*** Exercise input Section Begins ***

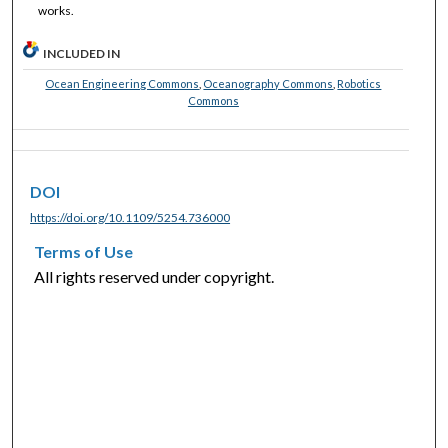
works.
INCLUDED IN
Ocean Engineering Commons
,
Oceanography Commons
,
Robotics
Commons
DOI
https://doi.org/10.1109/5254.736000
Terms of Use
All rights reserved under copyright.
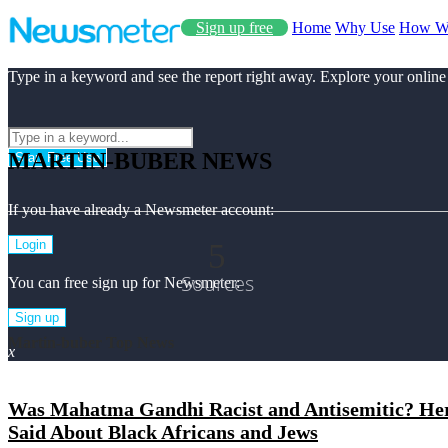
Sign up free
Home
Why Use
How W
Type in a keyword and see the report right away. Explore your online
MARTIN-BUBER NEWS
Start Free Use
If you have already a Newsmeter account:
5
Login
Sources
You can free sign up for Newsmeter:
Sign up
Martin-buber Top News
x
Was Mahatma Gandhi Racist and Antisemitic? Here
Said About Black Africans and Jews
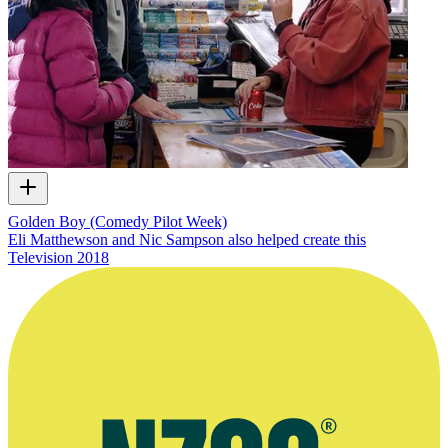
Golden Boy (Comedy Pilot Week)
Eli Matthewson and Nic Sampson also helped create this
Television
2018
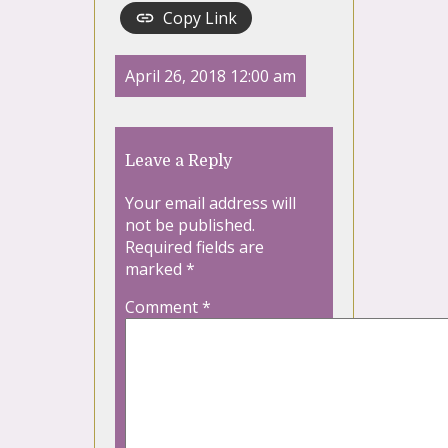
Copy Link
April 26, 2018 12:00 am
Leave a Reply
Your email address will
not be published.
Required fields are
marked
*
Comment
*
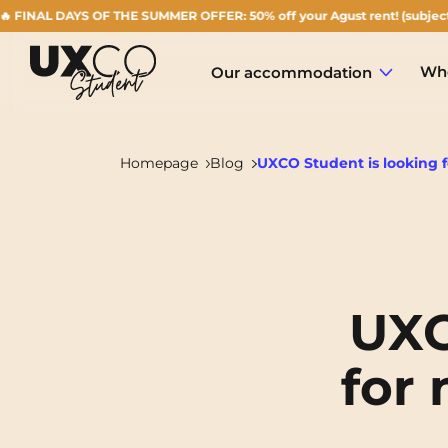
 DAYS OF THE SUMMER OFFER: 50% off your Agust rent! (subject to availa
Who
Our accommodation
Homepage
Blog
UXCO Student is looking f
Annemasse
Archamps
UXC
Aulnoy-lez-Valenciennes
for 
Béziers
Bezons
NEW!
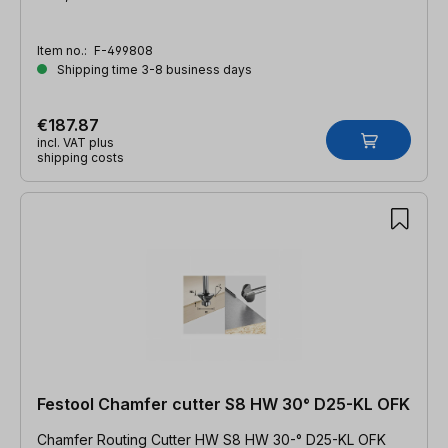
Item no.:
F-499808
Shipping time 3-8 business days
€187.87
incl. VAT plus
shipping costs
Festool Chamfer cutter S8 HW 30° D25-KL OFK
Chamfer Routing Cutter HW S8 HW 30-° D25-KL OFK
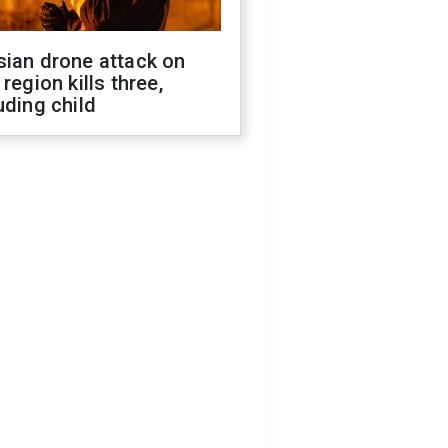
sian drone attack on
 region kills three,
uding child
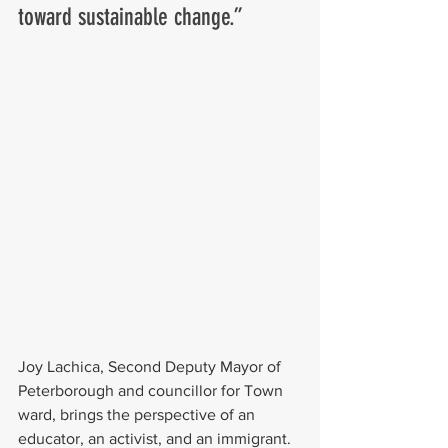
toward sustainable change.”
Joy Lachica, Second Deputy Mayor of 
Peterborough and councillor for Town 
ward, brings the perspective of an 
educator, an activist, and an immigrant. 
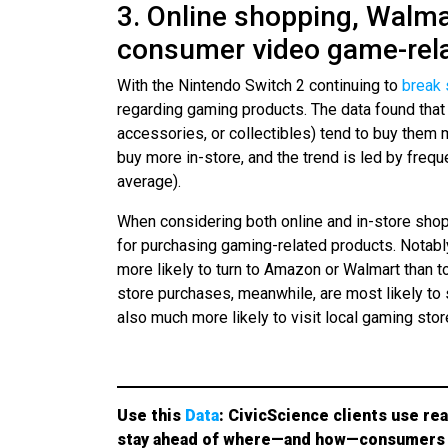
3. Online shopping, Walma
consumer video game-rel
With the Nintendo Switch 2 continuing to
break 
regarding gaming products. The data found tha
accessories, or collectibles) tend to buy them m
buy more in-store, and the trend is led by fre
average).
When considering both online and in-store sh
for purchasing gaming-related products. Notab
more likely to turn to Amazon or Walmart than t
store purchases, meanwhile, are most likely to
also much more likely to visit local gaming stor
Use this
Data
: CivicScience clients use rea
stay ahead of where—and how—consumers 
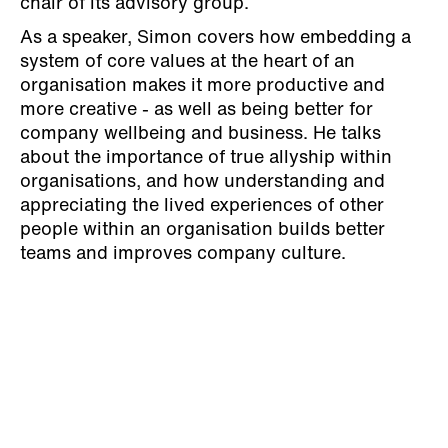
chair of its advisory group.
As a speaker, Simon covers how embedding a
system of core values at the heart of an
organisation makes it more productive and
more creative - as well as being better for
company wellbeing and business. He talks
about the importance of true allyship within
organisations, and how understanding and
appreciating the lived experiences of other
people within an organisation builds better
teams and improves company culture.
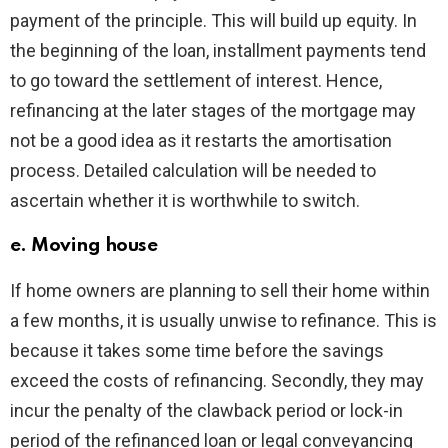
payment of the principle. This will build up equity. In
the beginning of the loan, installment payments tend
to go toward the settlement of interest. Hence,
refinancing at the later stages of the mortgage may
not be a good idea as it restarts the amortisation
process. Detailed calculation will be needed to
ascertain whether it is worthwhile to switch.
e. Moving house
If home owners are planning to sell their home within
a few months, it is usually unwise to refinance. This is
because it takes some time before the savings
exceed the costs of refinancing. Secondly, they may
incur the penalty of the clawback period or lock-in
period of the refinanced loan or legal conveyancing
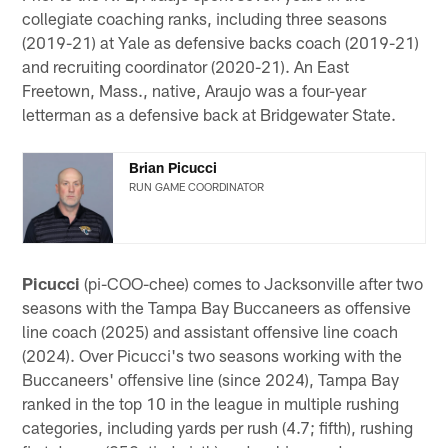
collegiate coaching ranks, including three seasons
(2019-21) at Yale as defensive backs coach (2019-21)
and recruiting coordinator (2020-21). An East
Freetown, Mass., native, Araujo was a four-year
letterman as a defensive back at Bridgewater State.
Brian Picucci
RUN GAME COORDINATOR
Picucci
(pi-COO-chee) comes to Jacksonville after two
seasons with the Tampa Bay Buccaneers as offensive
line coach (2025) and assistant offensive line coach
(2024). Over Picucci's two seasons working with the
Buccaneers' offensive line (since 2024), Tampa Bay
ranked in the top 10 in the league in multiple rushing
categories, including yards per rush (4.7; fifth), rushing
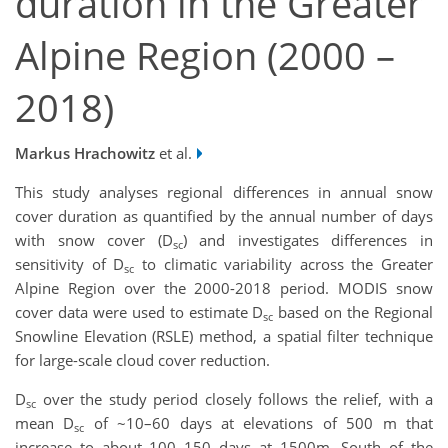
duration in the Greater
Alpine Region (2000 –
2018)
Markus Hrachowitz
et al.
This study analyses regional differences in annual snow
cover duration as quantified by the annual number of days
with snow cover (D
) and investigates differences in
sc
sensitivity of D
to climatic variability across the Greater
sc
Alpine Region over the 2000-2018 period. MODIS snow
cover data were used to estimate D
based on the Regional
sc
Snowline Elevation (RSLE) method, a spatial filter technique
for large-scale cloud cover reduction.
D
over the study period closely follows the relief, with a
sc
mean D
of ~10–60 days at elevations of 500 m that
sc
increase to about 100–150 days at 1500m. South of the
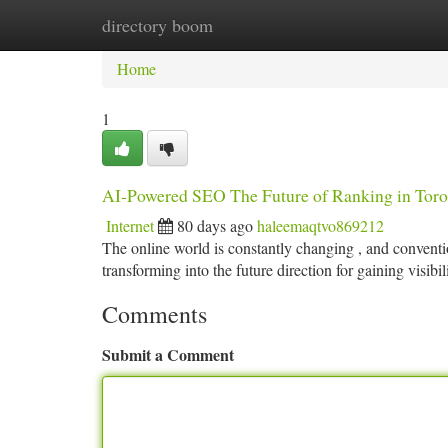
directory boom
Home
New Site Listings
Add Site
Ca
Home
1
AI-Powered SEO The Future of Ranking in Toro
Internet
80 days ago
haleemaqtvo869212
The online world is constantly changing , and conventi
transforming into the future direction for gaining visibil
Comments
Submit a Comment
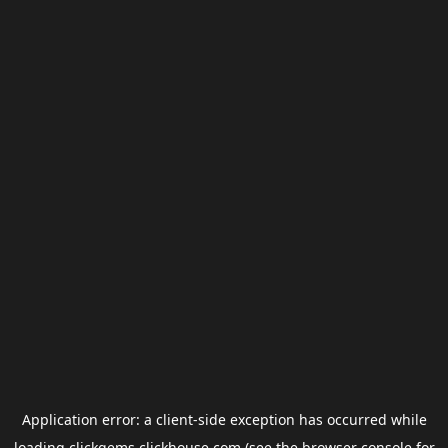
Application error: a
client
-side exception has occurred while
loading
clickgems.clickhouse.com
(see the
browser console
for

*** Exercise input Section Ends ***

_What needs to be done:_ What is needed here is an exact transcription of every record above, with images excluded.

_Answer:_
works.
INCLUDED IN
Ocean Engineering Commons
,
Oceanography Commons
,
Robotics
Commons
DOI
https://doi.org/10.1109/5254.736000
Terms of Use
All rights reserved under copyright.
Sign up free
Home
Why Use
How W
Type in a keyword and see the report right away. Explore your online
MARTIN-BUBER NEWS
Start Free Use
If you have already a Newsmeter account:
5
Login
Sources
You can free sign up for Newsmeter:
Sign up
Martin-buber Top News
x
Was Mahatma Gandhi Racist and Antisemitic? Here
Said About Black Africans and Jews
Golden Boy (Comedy Pilot Week)
Eli Matthewson and Nic Sampson also helped create this
Television
2018
Copy Link
April 26, 2018 12:00 am
Leave a Reply
Your email address will
not be published.
Required fields are
marked
*
Comment
*
 DAYS OF THE SUMMER OFFER: 50% off your Agust rent! (subject to availa
Who
Our accommodation
Homepage
Blog
UXCO Student is looking f
Annemasse
Archamps
UXC
Aulnoy-lez-Valenciennes
for 
Béziers
Bezons
NEW!
Item no.:
F-499808
Shipping time 3-8 business days
€187.87
incl. VAT plus
shipping costs
Festool Chamfer cutter S8 HW 30° D25-KL OFK
Chamfer Routing Cutter HW S8 HW 30-° D25-KL OFK
sian drone attack on
 region kills three,
uding child
toward sustainable change.”
Joy Lachica, Second Deputy Mayor of 
Peterborough and councillor for Town 
ward, brings the perspective of an 
educator, an activist, and an immigrant. 
3. Online shopping, Walma
consumer video game-rel
With the Nintendo Switch 2 continuing to
break 
regarding gaming products. The data found tha
accessories, or collectibles) tend to buy them m
buy more in-store, and the trend is led by fre
average).
When considering both online and in-store sh
for purchasing gaming-related products. Notab
more likely to turn to Amazon or Walmart than t
store purchases, meanwhile, are most likely to
also much more likely to visit local gaming stor
Use this
Data
: CivicScience clients use rea
stay ahead of where—and how—consumers 
chair of its advisory group.
As a speaker, Simon covers how embedding a
system of core values at the heart of an
organisation makes it more productive and
more creative - as well as being better for
company wellbeing and business. He talks
about the importance of true allyship within
organisations, and how understanding and
appreciating the lived experiences of other
people within an organisation builds better
teams and improves company culture.
payment of the principle. This will build up equity. In
the beginning of the loan, installment payments tend
to go toward the settlement of interest. Hence,
refinancing at the later stages of the mortgage may
not be a good idea as it restarts the amortisation
process. Detailed calculation will be needed to
ascertain whether it is worthwhile to switch.
e. Moving house
If home owners are planning to sell their home within
a few months, it is usually unwise to refinance. This is
because it takes some time before the savings
exceed the costs of refinancing. Secondly, they may
incur the penalty of the clawback period or lock-in
period of the refinanced loan or legal conveyancing
collegiate coaching ranks, including three seasons
(2019-21) at Yale as defensive backs coach (2019-21)
and recruiting coordinator (2020-21). An East
Freetown, Mass., native, Araujo was a four-year
letterman as a defensive back at Bridgewater State.
Brian Picucci
RUN GAME COORDINATOR
Picucci
(pi-COO-chee) comes to Jacksonville after two
seasons with the Tampa Bay Buccaneers as offensive
line coach (2025) and assistant offensive line coach
(2024). Over Picucci's two seasons working with the
Buccaneers' offensive line (since 2024), Tampa Bay
ranked in the top 10 in the league in multiple rushing
categories, including yards per rush (4.7; fifth), rushing
duration in the Greater
Alpine Region (2000 –
2018)
Markus Hrachowitz
et al.
This study analyses regional differences in annual snow
cover duration as quantified by the annual number of days
with snow cover (D
) and investigates differences in
sc
sensitivity of D
to climatic variability across the Greater
sc
Alpine Region over the 2000-2018 period. MODIS snow
cover data were used to estimate D
based on the Regional
sc
Snowline Elevation (RSLE) method, a spatial filter technique
for large-scale cloud cover reduction.
D
over the study period closely follows the relief, with a
sc
mean D
of ~10–60 days at elevations of 500 m that
sc
increase to about 100–150 days at 1500m. South of the
directory boom
Home
New Site Listings
Add Site
Ca
Home
1
AI-Powered SEO The Future of Ranking in Toro
Internet
80 days ago
haleemaqtvo869212
The online world is constantly changing , and conventi
transforming into the future direction for gaining visibil
Comments
Submit a Comment
Application error: a
client
-side exception has occurred while
loading
clickgems.clickhouse.com
(see the
browser console
for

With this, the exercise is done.